Function, the i.e. otherness of point spread function at different depth are the main indicator parameters of resolution depth.Therefore, realize that depth is quasi-
The critical issue really estimated is that the point spread function of rotary coding aperture imaging system has outstanding discrete performance, corresponds to
In frequency spectrum, it is meant that the zero crossing that the frequency spectrum of rotary coding aperture needs to have more.The corresponding point spread function of different depth
Frequency spectrum zero crossing having different positions, when these zero crossings are discrete as much as possible, the estimation of depth information will be got over
Add precisely.Include the following steps:
1) propose that the Performance evaluation criterion of rotary coding aperture imaging system is applied to estimation of Depth recovery and total focus
Image restoration:
(1) fuzzy imaging model out of focus:
Wherein, f represents the blurred picture out of focus that imaging system is shot, f0Represent original clear image, kdRepresent imaging
Point spread function of the system at different depth d, η~N (0, σ2) represent white Gaussian noise.
(2) imaging model out of focus of rotary coding aperture system three times:
Fi=F0·Ki d+Ni, i=1,2,3
Wherein, this model is the expression of model in a frequency domain in (1).FiIndicate that rotary coding aperture imaging system is shot
The blurred picture out of focus arrived, F0Indicate original image, Ki dIndicate the point spread function of different depth, NiIndicate white Gaussian noise, i
Then indicate number of revolutions, i.e., rotation can generate blurred pictures out of focus different three times three times.This model corresponds to rotary coding light
The mathematical model of resulting three blurred pictures out of focus of shooting of coil imaging system.

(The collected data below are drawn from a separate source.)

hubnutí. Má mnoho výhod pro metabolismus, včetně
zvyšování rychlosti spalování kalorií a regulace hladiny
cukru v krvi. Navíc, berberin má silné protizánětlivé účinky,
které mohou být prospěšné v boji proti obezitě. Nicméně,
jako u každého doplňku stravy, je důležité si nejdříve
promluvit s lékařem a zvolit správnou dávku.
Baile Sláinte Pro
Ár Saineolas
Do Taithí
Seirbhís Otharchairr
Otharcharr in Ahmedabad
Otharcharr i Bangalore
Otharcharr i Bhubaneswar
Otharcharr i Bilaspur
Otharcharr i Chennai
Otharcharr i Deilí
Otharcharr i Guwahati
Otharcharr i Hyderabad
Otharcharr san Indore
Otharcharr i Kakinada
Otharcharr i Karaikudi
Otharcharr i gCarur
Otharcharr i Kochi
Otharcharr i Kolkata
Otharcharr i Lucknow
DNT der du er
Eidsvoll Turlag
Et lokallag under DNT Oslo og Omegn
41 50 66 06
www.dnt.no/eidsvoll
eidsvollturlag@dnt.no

(3) solve the problems, such as maximum a posteriori probability (Maximum A Posteriori) to realize using energy function minimum value
Performance optimization to rotary coding aperture.
Wherein,The jamtosignal (Noise to Signal Ratios) of representative image priori, can be expressed as
σ2/ A, wherein A can be used 1/f rule, i.e. the average power spectra of multiple natural images indicates,
ξ indicates frequency.Mean to make the difference between ambiguous estimation image and original blurred picture minimum using energy function minimum value,
I.e. so that estimation procedure precision highest, depth recovery result are most accurate.

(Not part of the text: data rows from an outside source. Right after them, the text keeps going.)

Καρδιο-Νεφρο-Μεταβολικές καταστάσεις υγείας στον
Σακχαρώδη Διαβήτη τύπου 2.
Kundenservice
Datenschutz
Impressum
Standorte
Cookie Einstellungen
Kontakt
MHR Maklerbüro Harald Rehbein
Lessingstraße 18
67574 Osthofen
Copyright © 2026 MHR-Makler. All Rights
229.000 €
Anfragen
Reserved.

(4) estimation clear image is obtained using wiener warp area method.I.e. to a set estimating depthUse energy
Function first solves estimation clear imageExistUnder conditions of, it can obtain,
Wherein,It is the complex conjugate of K,Refer in set estimating depthLocate corresponding imaging system point spread function
Frequency domain representation.
(5) formula in step (4) and step (2) is brought into step (3), reconstructs simultaneously readjusting and simplifying energy function, it was demonstrated that
Process is as follows:
(51) in given rotary coding aperture K1,K2,K3, standard depth obscures size d*And noise σ (is in frequency domain
N under conditions of), the energy function E for obscuring d corresponding to estimating depth is writeable are as follows:
(52) by the F in step (2)iIn step (4)It brings into the energy function of (51), can obtain:
(53) under the conditions of thinking that picture signal and noise signal are independent from each other, the formula in (52) can be arranged
Are as follows:
(54) for convenient for resolution, orderDue to NiIt is independent from each other white Gaussian
Noise signal N (0, σ2), therefore, E (Ni)=0, var (Ni)=σ2, E (NiNj)=0.Then energy function may be expressed as:
(55) according to 1/f rule, F is defined0Power spectrum be desired for A, meanwhile,C=σ2/
A.Therefore, energy function can arrange are as follows:
(56) collated, final energy formula identity result can be obtained:
Wherein, d*It indicates to be located at the fuzzy core that imaging system corresponds to standard depth, d indicates each level of visible images
Locate the fuzzy core of depth.
(6) under conditions of noise level is σ, d is located to rotary coding aperture*The estimation of Depth at place carries out performance evaluation
It can obtain,
Wherein, D={ c1d*,c2d*,…,cld*The size of the corresponding point spread function fuzzy core of each depth level is represented,
{ciIt can be taken as { 0.1,0.15 ..., 1.5 }, step-length 0.05.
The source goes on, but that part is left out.